▶ [WHAT THE EXERCISE ASKS]
Each line below from the one containing "promotion à 899 €" through the one containing "Доставка в пределах МКАД - 6000 ₽" is to be given again exactly, and no line outside that span.

▶ [GIVEN ENTRIES]
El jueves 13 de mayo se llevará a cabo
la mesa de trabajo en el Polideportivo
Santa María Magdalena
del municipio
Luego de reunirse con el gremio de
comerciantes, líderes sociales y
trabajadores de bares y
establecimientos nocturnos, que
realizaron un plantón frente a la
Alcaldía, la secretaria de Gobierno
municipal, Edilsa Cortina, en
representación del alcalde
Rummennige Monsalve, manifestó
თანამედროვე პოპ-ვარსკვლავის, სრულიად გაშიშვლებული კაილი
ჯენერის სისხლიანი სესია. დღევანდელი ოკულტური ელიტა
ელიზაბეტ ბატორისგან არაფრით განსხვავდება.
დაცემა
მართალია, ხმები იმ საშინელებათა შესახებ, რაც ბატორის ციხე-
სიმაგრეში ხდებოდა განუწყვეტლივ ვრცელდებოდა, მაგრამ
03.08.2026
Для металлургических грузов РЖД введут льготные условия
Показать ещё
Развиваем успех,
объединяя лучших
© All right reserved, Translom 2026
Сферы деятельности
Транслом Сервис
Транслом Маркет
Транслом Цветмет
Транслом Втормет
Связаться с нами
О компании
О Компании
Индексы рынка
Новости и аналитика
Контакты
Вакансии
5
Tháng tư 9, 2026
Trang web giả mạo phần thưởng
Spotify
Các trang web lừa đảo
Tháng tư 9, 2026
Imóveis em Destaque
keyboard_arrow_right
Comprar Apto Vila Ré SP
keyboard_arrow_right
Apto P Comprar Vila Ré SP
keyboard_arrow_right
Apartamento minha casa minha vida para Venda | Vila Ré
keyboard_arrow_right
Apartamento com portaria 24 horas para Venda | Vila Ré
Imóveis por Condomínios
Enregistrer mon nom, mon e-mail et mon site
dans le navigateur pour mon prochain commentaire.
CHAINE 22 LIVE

--

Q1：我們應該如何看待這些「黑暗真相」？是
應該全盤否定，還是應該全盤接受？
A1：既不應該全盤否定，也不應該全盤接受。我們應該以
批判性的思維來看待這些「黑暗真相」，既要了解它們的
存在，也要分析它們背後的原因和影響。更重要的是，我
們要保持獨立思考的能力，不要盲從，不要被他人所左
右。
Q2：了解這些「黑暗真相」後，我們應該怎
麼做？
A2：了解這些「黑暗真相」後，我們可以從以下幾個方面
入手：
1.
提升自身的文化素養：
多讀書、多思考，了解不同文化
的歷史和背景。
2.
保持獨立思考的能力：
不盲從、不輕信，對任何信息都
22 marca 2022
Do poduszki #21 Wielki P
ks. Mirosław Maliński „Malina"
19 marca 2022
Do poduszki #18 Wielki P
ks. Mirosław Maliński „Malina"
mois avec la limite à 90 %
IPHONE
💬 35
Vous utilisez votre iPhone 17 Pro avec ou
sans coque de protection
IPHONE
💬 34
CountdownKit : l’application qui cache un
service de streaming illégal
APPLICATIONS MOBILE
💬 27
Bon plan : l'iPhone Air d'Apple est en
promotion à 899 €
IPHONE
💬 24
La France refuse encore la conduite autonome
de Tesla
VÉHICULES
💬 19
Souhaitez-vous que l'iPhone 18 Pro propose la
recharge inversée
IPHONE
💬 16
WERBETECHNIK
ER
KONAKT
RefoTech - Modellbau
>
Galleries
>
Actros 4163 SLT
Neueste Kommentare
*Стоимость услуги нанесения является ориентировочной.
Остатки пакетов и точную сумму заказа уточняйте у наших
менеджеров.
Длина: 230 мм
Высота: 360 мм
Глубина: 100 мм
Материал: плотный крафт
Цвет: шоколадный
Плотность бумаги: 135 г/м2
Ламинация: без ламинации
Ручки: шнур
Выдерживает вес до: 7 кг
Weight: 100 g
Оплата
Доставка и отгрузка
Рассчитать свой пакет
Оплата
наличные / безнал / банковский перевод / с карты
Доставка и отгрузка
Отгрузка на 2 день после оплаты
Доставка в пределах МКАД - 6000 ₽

▶ [YOUR SOLUTION]
promotion à 899 €
IPHONE
💬 24
La France refuse encore la conduite autonome
de Tesla
VÉHICULES
💬 19
Souhaitez-vous que l'iPhone 18 Pro propose la
recharge inversée
IPHONE
💬 16
WERBETECHNIK
ER
KONAKT
RefoTech - Modellbau
>
Galleries
>
Actros 4163 SLT
Neueste Kommentare
*Стоимость услуги нанесения является ориентировочной.
Остатки пакетов и точную сумму заказа уточняйте у наших
менеджеров.
Длина: 230 мм
Высота: 360 мм
Глубина: 100 мм
Материал: плотный крафт
Цвет: шоколадный
Плотность бумаги: 135 г/м2
Ламинация: без ламинации
Ручки: шнур
Выдерживает вес до: 7 кг
Weight: 100 g
Оплата
Доставка и отгрузка
Рассчитать свой пакет
Оплата
наличные / безнал / банковский перевод / с карты
Доставка и отгрузка
Отгрузка на 2 день после оплаты
Доставка в пределах МКАД - 6000 ₽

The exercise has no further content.